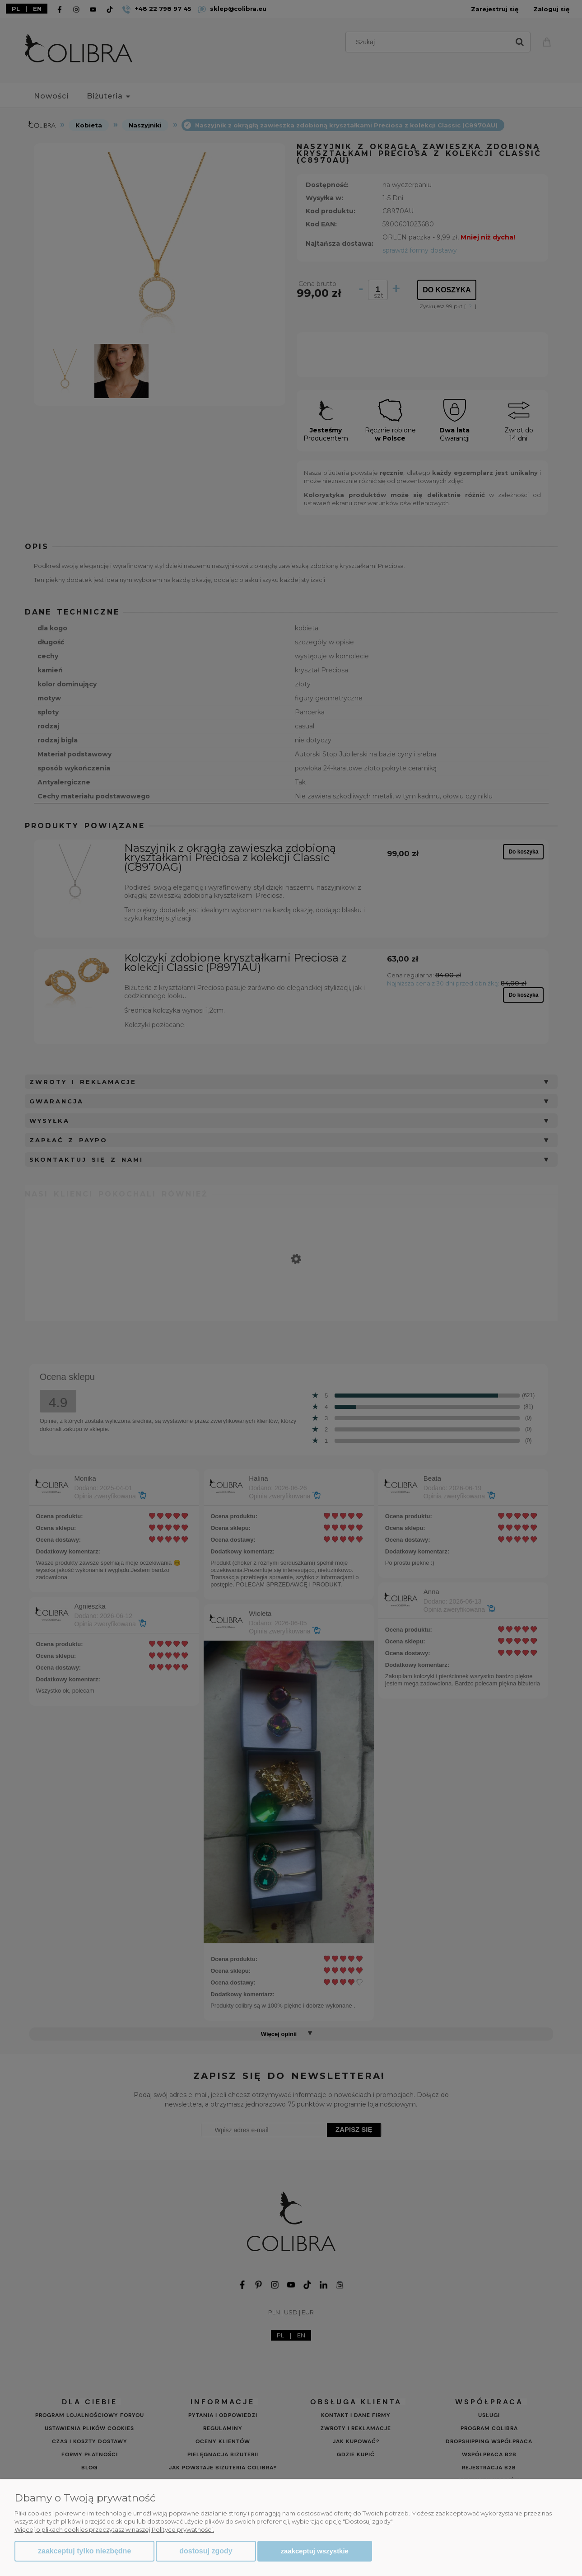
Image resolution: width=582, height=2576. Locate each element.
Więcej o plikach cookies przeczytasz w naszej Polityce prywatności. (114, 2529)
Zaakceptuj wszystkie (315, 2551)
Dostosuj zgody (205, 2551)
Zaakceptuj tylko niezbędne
==================================================
» **Problem to work on**: Check each line of the material for the word "Zaakceptuj". State how many have it, and write nothing else.

» **Result below**: 2